The other shortfall of using only edit distance is that most of the time people expect to front-weight the search: you may have a closer edit distance match later in the string, but people usually want a less exact match, closer to the start, intuitively.
 
I've been experimenting with a simpler function that just counts the
number of "holes" and the length of those holes separately
in the denominator. The numerator is the same and a perfect
match is still a 1. It seems to fare better for your cases. For foo

I'd very, very strongly encourage y'all to take a look at the existing work on the problem, not least because of the algorithmic complexity costs when you apply this to a large corpus of candidates.  Consider, for example, completion over the set of all defined symbols in Emacs, which is ~ 55,000 candidates, and IIRC I calculated the average length to 9 characters, so brute force matching would be be on the order of 40 **million** comparisons for the first pattern character, though thankfully dropping fast as you eliminate non-matching candidates entirely.  (Raw comparisons, accounting for all possible matches in all possible candidate, of that pattern, so each candidate gets $length / $pattern_length comparisons performed.)

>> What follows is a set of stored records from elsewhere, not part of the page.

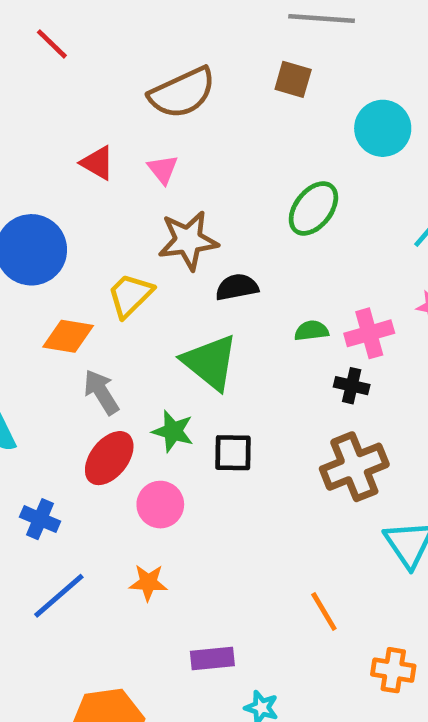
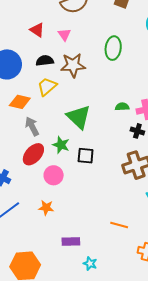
green ellipse: (313, 208) -> (113, 48), moved, turned -35
black semicircle: (237, 287) -> (45, 61), moved
orange line: (324, 612) -> (119, 225), turned -48

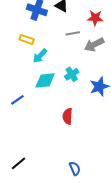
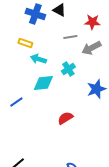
cyan arrow: (40, 56) -> (38, 59), turned 63
cyan cross: (72, 74) -> (68, 69), moved
red semicircle: (68, 116) -> (65, 118), turned 56

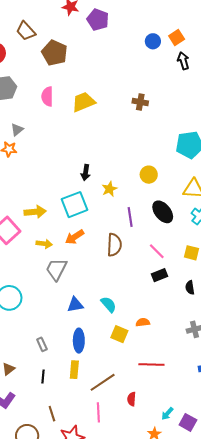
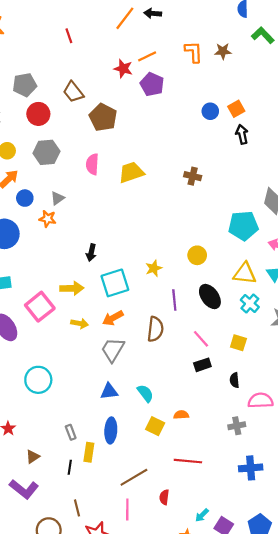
black arrow: (86, 172) -> (91, 253), moved
gray trapezoid: (56, 269) -> (113, 350), moved
yellow rectangle: (74, 370) -> (89, 452), moved

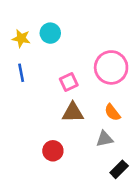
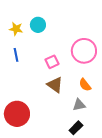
brown triangle: (73, 112) -> (55, 85), turned 36
red circle: (53, 151) -> (17, 114), moved, size x1.6
black rectangle: (119, 169) -> (76, 128), moved

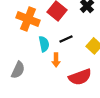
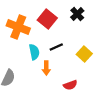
red semicircle: (80, 77) -> (70, 85), size x0.6

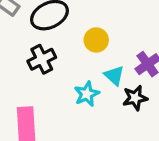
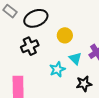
black star: (135, 98) -> (84, 84), moved

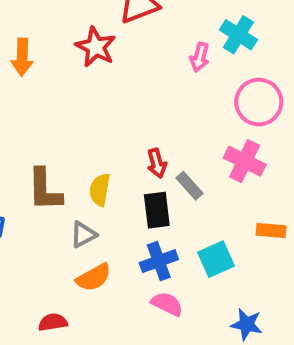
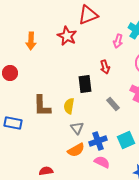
red arrow: (157, 163) -> (105, 67), moved
black rectangle: (157, 210) -> (85, 84), moved
gray triangle: (83, 235) -> (77, 128), moved, turned -40
orange semicircle: (94, 277) -> (76, 150), moved

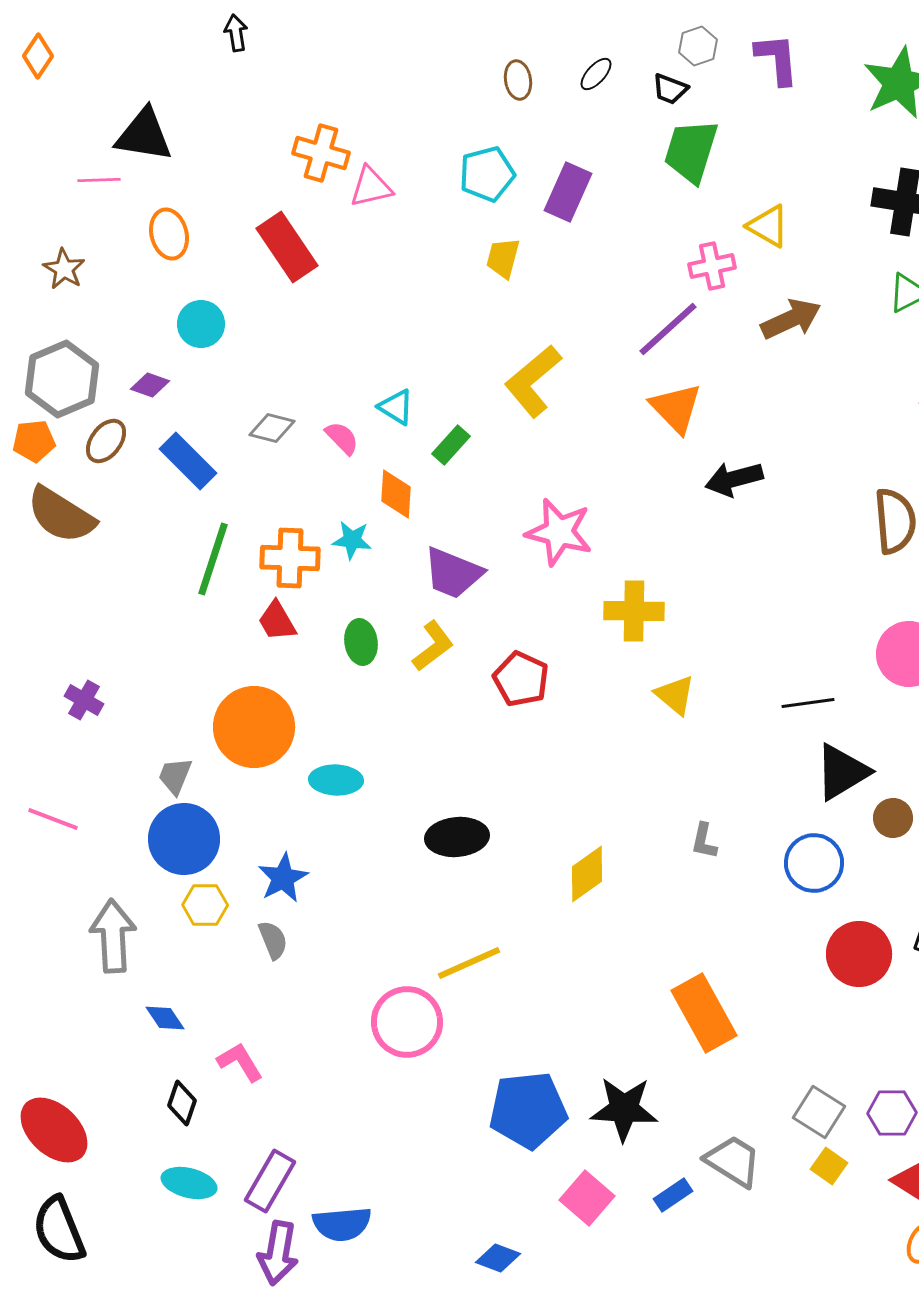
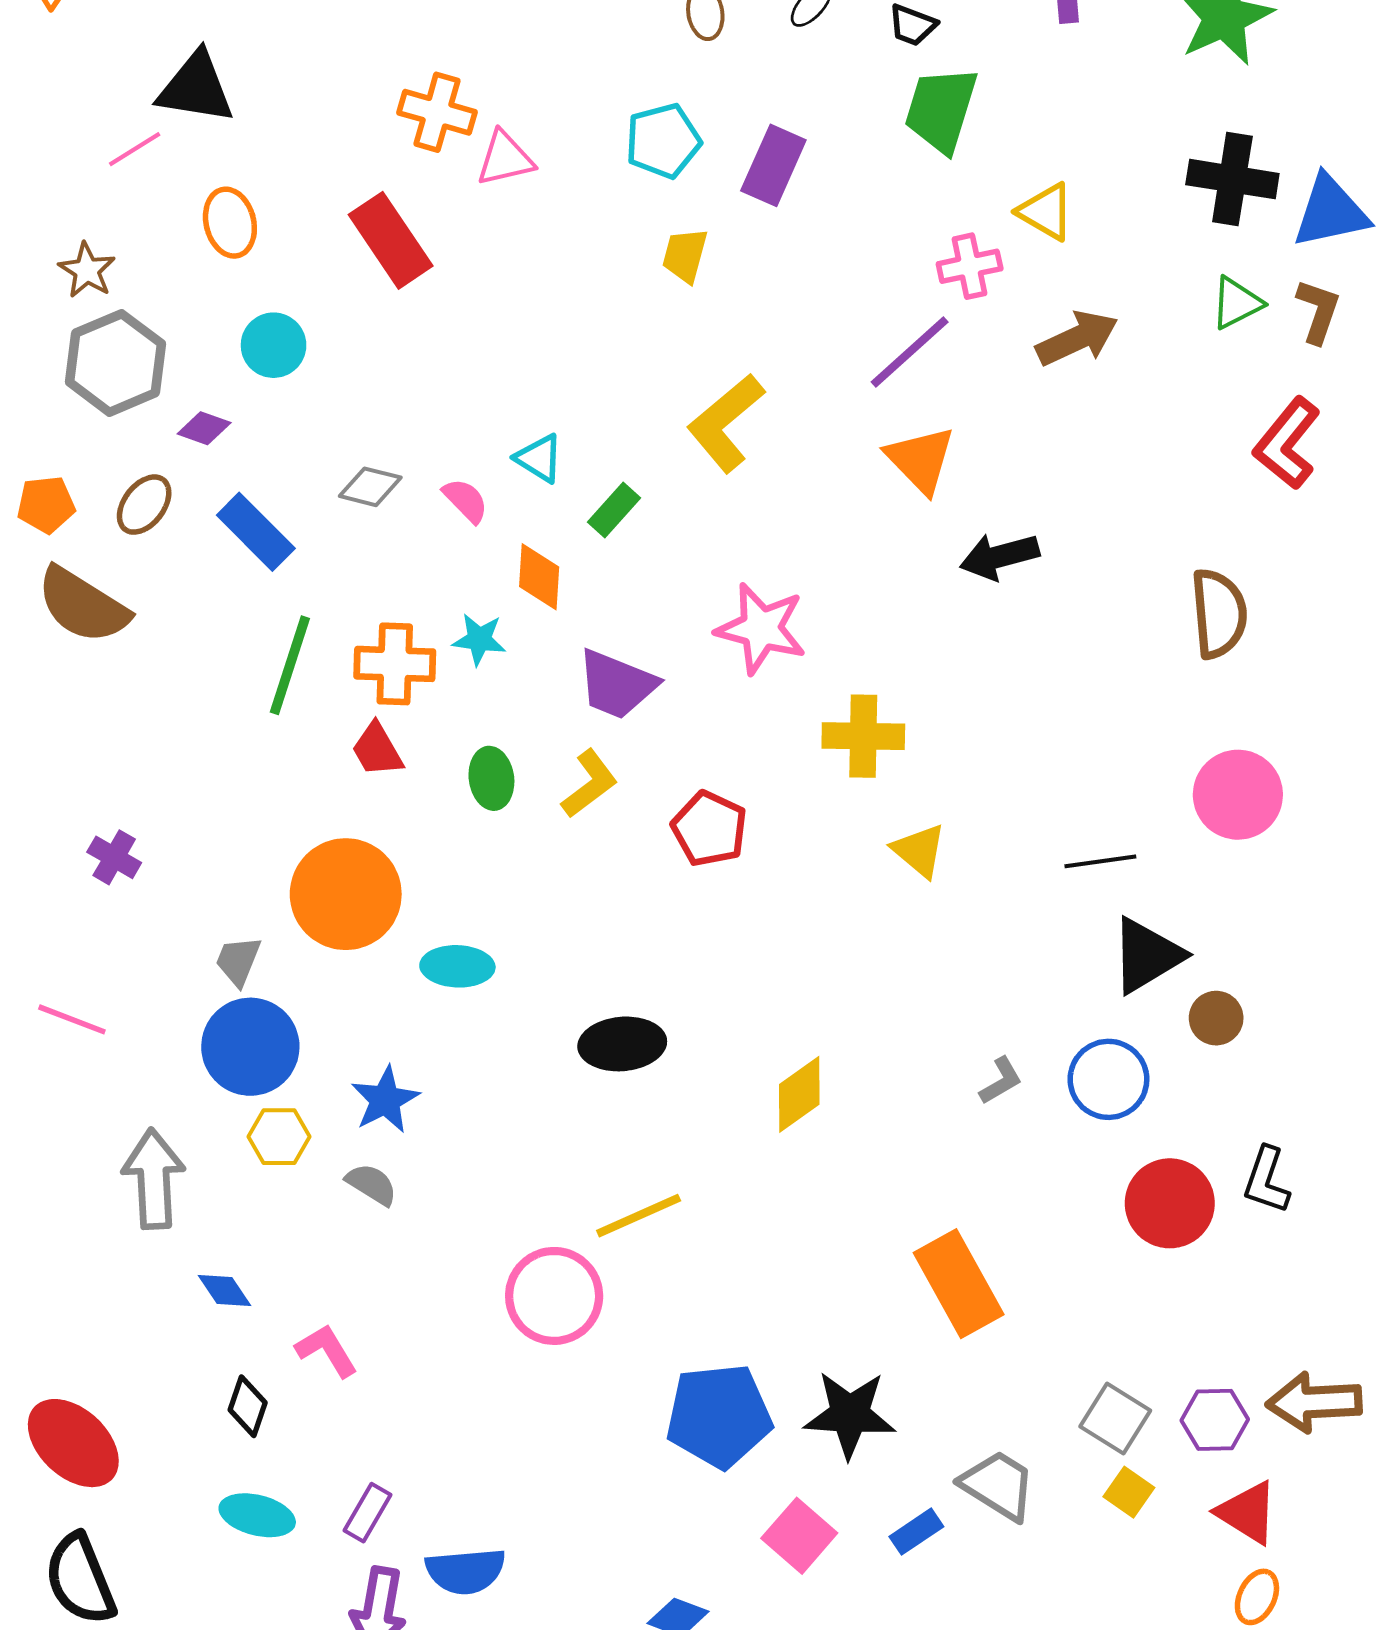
pink line: (99, 180) -> (135, 149), turned -30
gray hexagon: (62, 379) -> (116, 363), moved
gray L-shape: (704, 841) -> (1001, 1081), moved, turned -132
gray semicircle: (273, 940) -> (372, 1184), turned -36
purple rectangle: (270, 1181) -> (368, 1513), size x0.7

Anyway, the point is: this is an area where serious study has been invested, and I strongly urge you to take advantage of that, rather than trying to reinvent this surprisingly complex wheel.  This isn't simple to do, and it definitely isn't simple to do in a high performance way.

PS: whatever else you do, make it trivial to configure what function is used for ordering the candidate results.  That matters far more that the details of the default match / order choice, because it allows easy innovation over time.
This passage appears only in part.